Parallel extender file configuration

ashok · Post by **ashok** » Sun Aug 15, 2004 7:39 pm

Hi,
I need help regarding an issue placed in front of me, the company is using ds/390 on mainframes, they want to move to server/Clint approach, by using data stage enterprise edition, they have to transfer more than 200 million records in each job, previously their data is demoralized and now they want to normalize this data and load in to db2 UDB, to use parallel extenders how many nodes they need to have in configure file to handle this kind of data with minimum number of stages in each job.
I wish some one give me pros and cons for above problem,
Some solutions like, is it good to go for pipeline/partitioning methods, which one is better, or use both.

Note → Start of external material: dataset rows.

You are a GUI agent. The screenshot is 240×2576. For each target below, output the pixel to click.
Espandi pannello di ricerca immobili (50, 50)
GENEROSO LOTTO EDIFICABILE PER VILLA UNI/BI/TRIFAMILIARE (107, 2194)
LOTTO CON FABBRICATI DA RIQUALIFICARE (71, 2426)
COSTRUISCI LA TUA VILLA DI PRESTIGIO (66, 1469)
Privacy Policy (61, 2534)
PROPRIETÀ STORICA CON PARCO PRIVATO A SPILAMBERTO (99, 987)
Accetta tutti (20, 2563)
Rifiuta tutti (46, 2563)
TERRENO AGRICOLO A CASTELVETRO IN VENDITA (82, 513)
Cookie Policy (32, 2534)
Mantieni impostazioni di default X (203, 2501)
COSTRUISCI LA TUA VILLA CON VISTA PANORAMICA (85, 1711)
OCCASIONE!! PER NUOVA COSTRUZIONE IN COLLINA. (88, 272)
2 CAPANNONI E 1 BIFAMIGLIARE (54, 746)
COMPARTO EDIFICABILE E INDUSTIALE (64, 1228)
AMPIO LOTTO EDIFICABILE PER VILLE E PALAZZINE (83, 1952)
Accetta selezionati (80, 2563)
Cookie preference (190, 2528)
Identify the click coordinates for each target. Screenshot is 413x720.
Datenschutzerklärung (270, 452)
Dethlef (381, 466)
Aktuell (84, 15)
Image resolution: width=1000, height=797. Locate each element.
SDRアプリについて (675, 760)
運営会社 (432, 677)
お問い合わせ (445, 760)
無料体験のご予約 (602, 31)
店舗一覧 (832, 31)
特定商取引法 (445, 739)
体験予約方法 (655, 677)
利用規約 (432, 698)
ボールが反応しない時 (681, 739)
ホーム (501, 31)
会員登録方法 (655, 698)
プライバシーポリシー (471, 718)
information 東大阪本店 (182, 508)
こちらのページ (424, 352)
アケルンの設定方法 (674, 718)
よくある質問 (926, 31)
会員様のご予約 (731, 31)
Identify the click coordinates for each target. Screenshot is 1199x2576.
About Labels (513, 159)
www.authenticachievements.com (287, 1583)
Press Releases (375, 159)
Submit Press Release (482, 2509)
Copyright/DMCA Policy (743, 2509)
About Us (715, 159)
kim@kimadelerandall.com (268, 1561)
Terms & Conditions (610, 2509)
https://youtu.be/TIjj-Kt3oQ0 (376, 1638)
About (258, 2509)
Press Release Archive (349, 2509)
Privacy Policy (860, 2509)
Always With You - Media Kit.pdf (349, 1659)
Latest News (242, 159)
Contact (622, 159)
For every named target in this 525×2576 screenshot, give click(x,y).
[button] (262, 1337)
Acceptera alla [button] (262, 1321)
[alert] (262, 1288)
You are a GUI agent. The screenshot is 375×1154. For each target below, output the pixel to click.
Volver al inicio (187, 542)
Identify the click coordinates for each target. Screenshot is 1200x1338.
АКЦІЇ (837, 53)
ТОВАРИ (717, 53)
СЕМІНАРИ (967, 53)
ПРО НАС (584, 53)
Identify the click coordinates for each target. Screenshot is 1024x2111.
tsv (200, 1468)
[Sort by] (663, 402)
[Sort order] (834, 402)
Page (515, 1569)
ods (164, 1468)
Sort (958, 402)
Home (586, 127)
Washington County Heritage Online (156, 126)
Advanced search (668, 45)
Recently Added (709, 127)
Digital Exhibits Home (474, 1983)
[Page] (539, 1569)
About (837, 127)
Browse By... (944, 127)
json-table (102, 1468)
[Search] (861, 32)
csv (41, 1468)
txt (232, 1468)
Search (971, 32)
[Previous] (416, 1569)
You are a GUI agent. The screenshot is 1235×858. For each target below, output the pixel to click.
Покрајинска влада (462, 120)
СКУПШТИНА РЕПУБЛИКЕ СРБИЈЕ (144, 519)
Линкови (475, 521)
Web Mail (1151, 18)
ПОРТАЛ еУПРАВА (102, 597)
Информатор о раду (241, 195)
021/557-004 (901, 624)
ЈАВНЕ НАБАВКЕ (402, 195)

ray.wurlod · Post by **ray.wurlod** » Mon Aug 16, 2004 12:22 am

One configuration node is capable of 200 million rows. You didn't specify what the time window requirement was, but even with one configuration node (or, indeed, one server job), you should be able to get through this amount of data in a single-digit number of hours. The actual time would, of course, depend on hardware as well as DataStage design; I am also assuming from your description that there is minimal transformation to be performed.
You can certainly create benchmark jobs to give you some feel for what can be done.
Using partition parallelism, you split the stream of data into N streams, where N is the number of configuration nodes. PX may re-partition data on the fly, if the partitioning of a downstream stage is different from that of the upstream stage. This can be particularly useful when loading DB2, because knowledge of how DB2's partitioning works exists within the DataStage engineering group. This is why you can choose DB2 as a partitioning algorithm.
Pipeline parallelism (row buffering) will not help in jobs have no, or a minimal number if, active stages.